* _Data for the task_
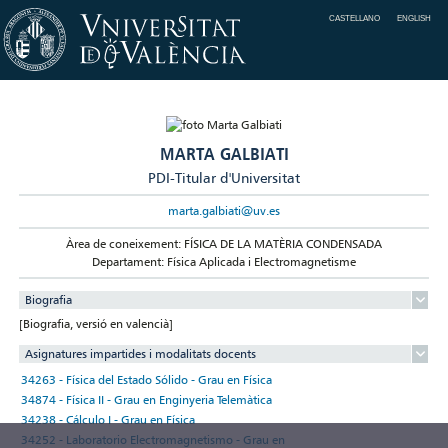
CASTELLANO
ENGLISH
MARTA GALBIATI
PDI-Titular d'Universitat
marta.galbiati@uv.es
Àrea de coneixement: FÍSICA DE LA MATÈRIA CONDENSADA
Departament: Física Aplicada i Electromagnetisme
Biografia
[Biografia, versió en valencià]
Asignatures impartides i modalitats docents
34263 - Física del Estado Sólido - Grau en Física
34874 - Física II - Grau en Enginyeria Telemàtica
34238 - Cálculo I - Grau en Física
34252 - Laboratorio Electromagnetismo - Grau en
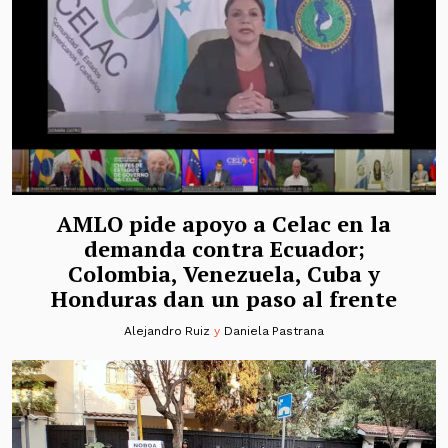
AMLO pide apoyo a Celac en la
demanda contra Ecuador;
Colombia, Venezuela, Cuba y
Honduras dan un paso al frente
Alejandro Ruiz
y
Daniela Pastrana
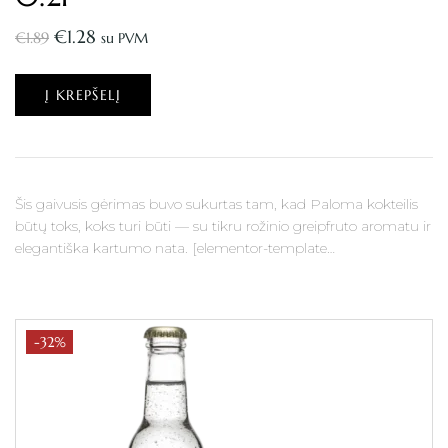
€
1.28
€
1.89
su PVM
Į KREPŠELĮ
Šis gaivusis gėrimas buvo sukurtas tam, kad Paloma kokteilis
būtų toks, koks turi būti — su tikru rožinio greipfruto aromatu ir
elegantiška kartumo nata. [elementor-template…
-32%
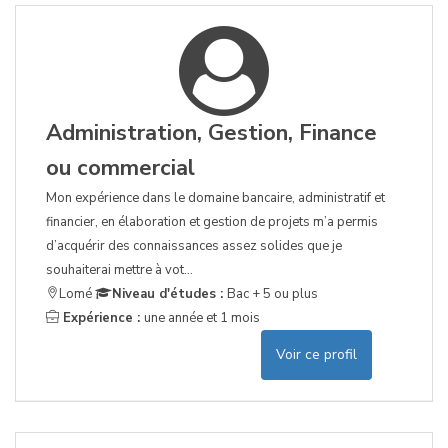
Administration, Gestion, Finance
ou commercial
Mon expérience dans le domaine bancaire, administratif et
financier, en élaboration et gestion de projets m’a permis
d’acquérir des connaissances assez solides que je
souhaiterai mettre à vot...
Lomé
Niveau d'études :
Bac + 5 ou plus
Expérience :
une année et 1 mois
Voir ce profil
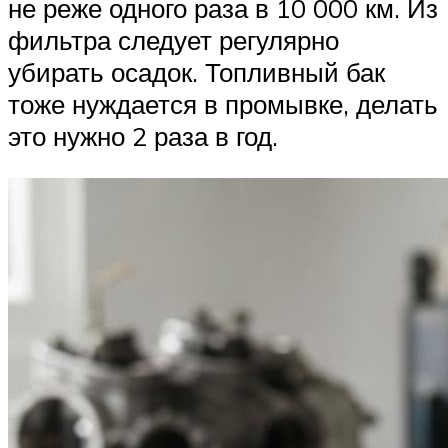
не реже одного раза в 10 000 км. Из
фильтра следует регулярно
убирать осадок. Топливный бак
тоже нуждается в промывке, делать
это нужно 2 раза в год.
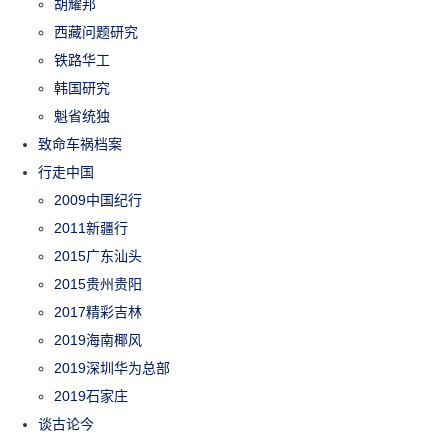
胡耀邦
西藏问题研究
铁路华工
韩国研究
魁省统独
致命车祸档案
行走中国
2009中国纪行
2011新疆行
2015广东汕头
2015贵州贵阳
2017精彩吉林
2019海南椰风
2019深圳华为总部
2019石家庄
谈古论今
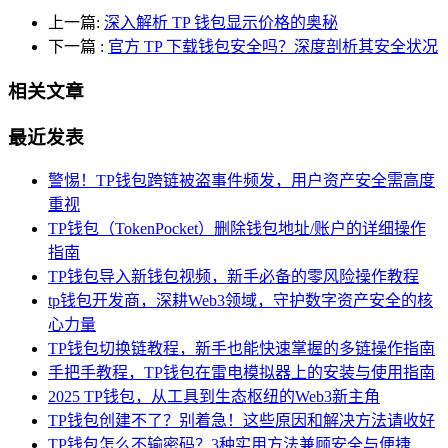
上一篇:
深入解析 TP 钱包显示价格的奥秘
下一篇
:
官方 TP 下载钱包安全吗？深度剖析其安全状况
相关文章
最近发表
警惕！TP钱包跨链被盗事件频发，用户资产安全需高度
重视
TP钱包（TokenPocket）删除钱包地址/账户的详细操作
指南
TP钱包导入新钱包视频，新手必备的零风险操作教程
tp钱包开发商，深耕Web3领域，守护数字资产安全的核
心力量
TP钱包切换链教程，新手也能快速掌握的多链操作指南
手把手教程，TP钱包在雷电模拟器上的安装与使用指南
2025 TP钱包，从工具到生态枢纽的Web3新主角
TP钱包创建不了？别着急！这些原因和解决方法请收好
TP钱包怎么不输密码？3种实用方法兼顾安全与便捷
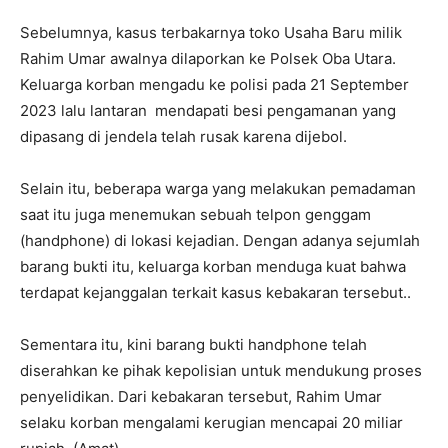
Sebelumnya, kasus terbakarnya toko Usaha Baru milik
Rahim Umar awalnya dilaporkan ke Polsek Oba Utara.
Keluarga korban mengadu ke polisi pada 21 September
2023 lalu lantaran mendapati besi pengamanan yang
dipasang di jendela telah rusak karena dijebol.
Selain itu, beberapa warga yang melakukan pemadaman
saat itu juga menemukan sebuah telpon genggam
(handphone) di lokasi kejadian. Dengan adanya sejumlah
barang bukti itu, keluarga korban menduga kuat bahwa
terdapat kejanggalan terkait kasus kebakaran tersebut..
Sementara itu, kini barang bukti handphone telah
diserahkan ke pihak kepolisian untuk mendukung proses
penyelidikan. Dari kebakaran tersebut, Rahim Umar
selaku korban mengalami kerugian mencapai 20 miliar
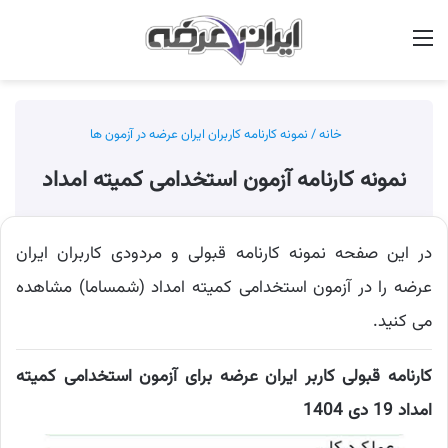
منو
جس
خانه
/
نمونه کارنامه کاربران ایران عرضه در آزمون ها
نمونه کارنامه آزمون استخدامی کمیته امداد
در این صفحه نمونه کارنامه قبولی و مردودی کاربران ایران
عرضه را در آزمون استخدامی کمیته امداد (شمساما) مشاهده
می کنید.
کارنامه قبولی کاربر ایران عرضه برای آزمون استخدامی کمیته
امداد 19 دی 1404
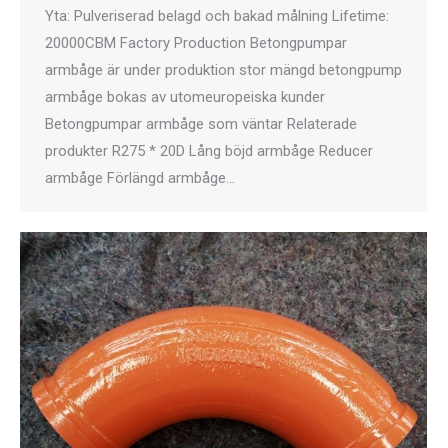
Yta: Pulveriserad belagd och bakad målning Lifetime:
20000CBM Factory Production Betongpumpar
armbåge är under produktion stor mängd betongpump
armbåge bokas av utomeuropeiska kunder
Betongpumpar armbåge som väntar Relaterade
produkter R275 * 20D Lång böjd armbåge Reducer
armbåge Förlängd armbåge…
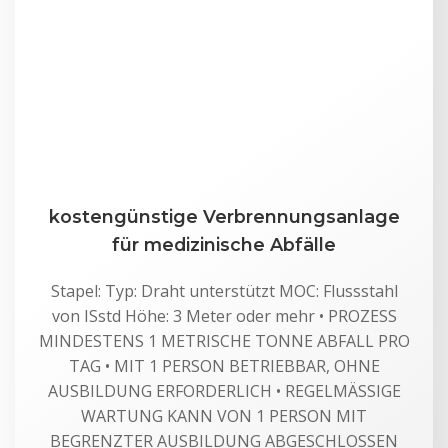
kostengünstige Verbrennungsanlage
für medizinische Abfälle
Stapel: Typ: Draht unterstützt MOC: Flussstahl
von ISstd Höhe: 3 Meter oder mehr • PROZESS
MINDESTENS 1 METRISCHE TONNE ABFALL PRO
TAG • MIT 1 PERSON BETRIEBBAR, OHNE
AUSBILDUNG ERFORDERLICH • REGELMÄSSIGE
WARTUNG KANN VON 1 PERSON MIT
BEGRENZTER AUSBILDUNG ABGESCHLOSSEN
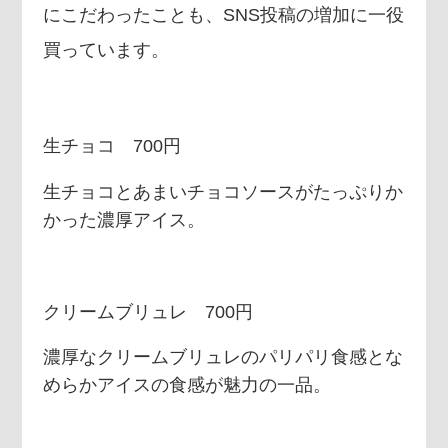
にこだわったことも、SNS投稿の増加に一役
買っています。
生チョコ 700円
生チョコとあまいチョコソースがたっぷりか
かった濃厚アイス。
クリームブリュレ 700円
濃厚なクリームブリュレのパリパリ食感とな
めらかアイスの食感が魅力の一品。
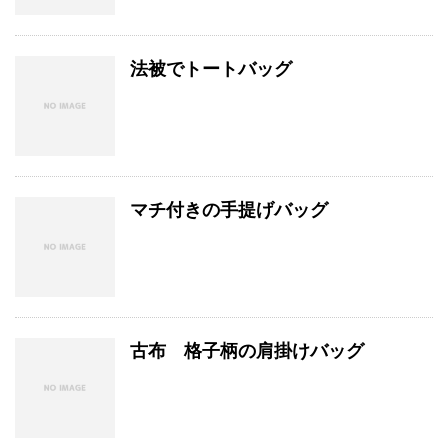
法被でトートバッグ
マチ付きの手提げバッグ
古布 格子柄の肩掛けバッグ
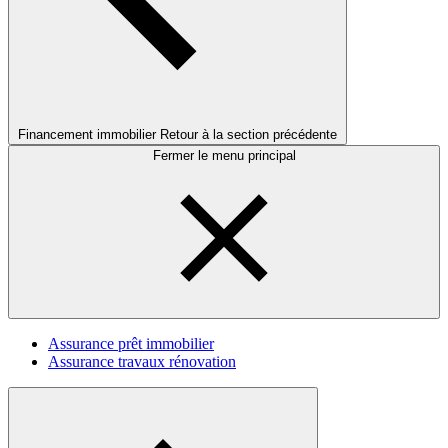
Financement immobilier
Retour à la section précédente
Fermer le menu principal
Assurance prêt immobilier
Assurance travaux rénovation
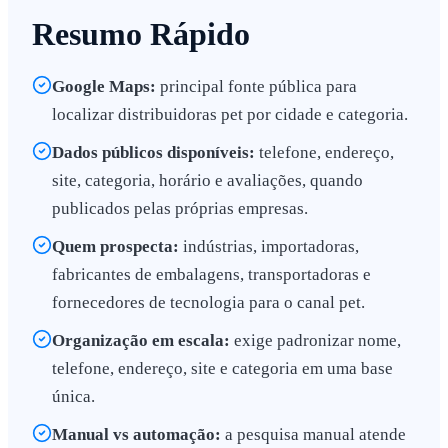
Resumo Rápido
Google Maps:
principal fonte pública para
localizar distribuidoras pet por cidade e categoria.
Dados públicos disponíveis:
telefone, endereço,
site, categoria, horário e avaliações, quando
publicados pelas próprias empresas.
Quem prospecta:
indústrias, importadoras,
fabricantes de embalagens, transportadoras e
fornecedores de tecnologia para o canal pet.
Organização em escala:
exige padronizar nome,
telefone, endereço, site e categoria em uma base
única.
Manual vs automação:
a pesquisa manual atende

* _Task details_
Leave out the pictures, then give all the records again exactly.

* _Task response_
CASTELLANO
ENGLISH
MARTA GALBIATI
PDI-Titular d'Universitat
marta.galbiati@uv.es
Àrea de coneixement: FÍSICA DE LA MATÈRIA CONDENSADA
Departament: Física Aplicada i Electromagnetisme
Biografia
[Biografia, versió en valencià]
Asignatures impartides i modalitats docents
34263 - Física del Estado Sólido - Grau en Física
34874 - Física II - Grau en Enginyeria Telemàtica
34238 - Cálculo I - Grau en Física
34252 - Laboratorio Electromagnetismo - Grau en
AMLO pide apoyo a Celac en la
demanda contra Ecuador;
Colombia, Venezuela, Cuba y
Honduras dan un paso al frente
Alejandro Ruiz
y
Daniela Pastrana
€
1.28
€
1.89
su PVM
Į KREPŠELĮ
Šis gaivusis gėrimas buvo sukurtas tam, kad Paloma kokteilis
būtų toks, koks turi būti — su tikru rožinio greipfruto aromatu ir
elegantiška kartumo nata. [elementor-template…
-32%
Administration, Gestion, Finance
ou commercial
Mon expérience dans le domaine bancaire, administratif et
financier, en élaboration et gestion de projets m’a permis
d’acquérir des connaissances assez solides que je
souhaiterai mettre à vot...
Lomé
Niveau d'études :
Bac + 5 ou plus
Expérience :
une année et 1 mois
Voir ce profil
не реже одного раза в 10 000 км. Из
фильтра следует регулярно
убирать осадок. Топливный бак
тоже нуждается в промывке, делать
это нужно 2 раза в год.
胡耀邦
西藏问题研究
铁路华工
韩国研究
魁省统独
致命车祸档案
行走中国
2009中国纪行
2011新疆行
2015广东汕头
2015贵州贵阳
2017精彩吉林
2019海南椰风
2019深圳华为总部
2019石家庄
谈古论今
上一篇:
深入解析 TP 钱包显示价格的奥秘
下一篇
:
官方 TP 下载钱包安全吗？深度剖析其安全状况
相关文章
最近发表
警惕！TP钱包跨链被盗事件频发，用户资产安全需高度
重视
TP钱包（TokenPocket）删除钱包地址/账户的详细操作
指南
TP钱包导入新钱包视频，新手必备的零风险操作教程
tp钱包开发商，深耕Web3领域，守护数字资产安全的核
心力量
TP钱包切换链教程，新手也能快速掌握的多链操作指南
手把手教程，TP钱包在雷电模拟器上的安装与使用指南
2025 TP钱包，从工具到生态枢纽的Web3新主角
TP钱包创建不了？别着急！这些原因和解决方法请收好
TP钱包怎么不输密码？3种实用方法兼顾安全与便捷
Sebelumnya, kasus terbakarnya toko Usaha Baru milik
Rahim Umar awalnya dilaporkan ke Polsek Oba Utara.
Keluarga korban mengadu ke polisi pada 21 September
2023 lalu lantaran mendapati besi pengamanan yang
dipasang di jendela telah rusak karena dijebol.
Selain itu, beberapa warga yang melakukan pemadaman
saat itu juga menemukan sebuah telpon genggam
(handphone) di lokasi kejadian. Dengan adanya sejumlah
barang bukti itu, keluarga korban menduga kuat bahwa
terdapat kejanggalan terkait kasus kebakaran tersebut..
Sementara itu, kini barang bukti handphone telah
diserahkan ke pihak kepolisian untuk mendukung proses
penyelidikan. Dari kebakaran tersebut, Rahim Umar
selaku korban mengalami kerugian mencapai 20 miliar
منو
جس
خانه
/
نمونه کارنامه کاربران ایران عرضه در آزمون ها
نمونه کارنامه آزمون استخدامی کمیته امداد
در این صفحه نمونه کارنامه قبولی و مردودی کاربران ایران
عرضه را در آزمون استخدامی کمیته امداد (شمساما) مشاهده
می کنید.
کارنامه قبولی کاربر ایران عرضه برای آزمون استخدامی کمیته
امداد 19 دی 1404
Yta: Pulveriserad belagd och bakad målning Lifetime:
20000CBM Factory Production Betongpumpar
armbåge är under produktion stor mängd betongpump
armbåge bokas av utomeuropeiska kunder
Betongpumpar armbåge som väntar Relaterade
produkter R275 * 20D Lång böjd armbåge Reducer
armbåge Förlängd armbåge…
kostengünstige Verbrennungsanlage
für medizinische Abfälle
Stapel: Typ: Draht unterstützt MOC: Flussstahl
von ISstd Höhe: 3 Meter oder mehr • PROZESS
MINDESTENS 1 METRISCHE TONNE ABFALL PRO
TAG • MIT 1 PERSON BETRIEBBAR, OHNE
AUSBILDUNG ERFORDERLICH • REGELMÄSSIGE
WARTUNG KANN VON 1 PERSON MIT
BEGRENZTER AUSBILDUNG ABGESCHLOSSEN
にこだわったことも、SNS投稿の増加に一役
買っています。
生チョコ 700円
生チョコとあまいチョコソースがたっぷりか
かった濃厚アイス。
クリームブリュレ 700円
濃厚なクリームブリュレのパリパリ食感とな
めらかアイスの食感が魅力の一品。
法被でトートバッグ
マチ付きの手提げバッグ
古布 格子柄の肩掛けバッグ
Financement immobilier
Retour à la section précédente
Fermer le menu principal
Assurance prêt immobilier
Assurance travaux rénovation
Resumo Rápido
Google Maps:
principal fonte pública para
localizar distribuidoras pet por cidade e categoria.
Dados públicos disponíveis:
telefone, endereço,
site, categoria, horário e avaliações, quando
publicados pelas próprias empresas.
Quem prospecta:
indústrias, importadoras,
fabricantes de embalagens, transportadoras e
fornecedores de tecnologia para o canal pet.
Organização em escala:
exige padronizar nome,
telefone, endereço, site e categoria em uma base
única.
Manual vs automação:
a pesquisa manual atende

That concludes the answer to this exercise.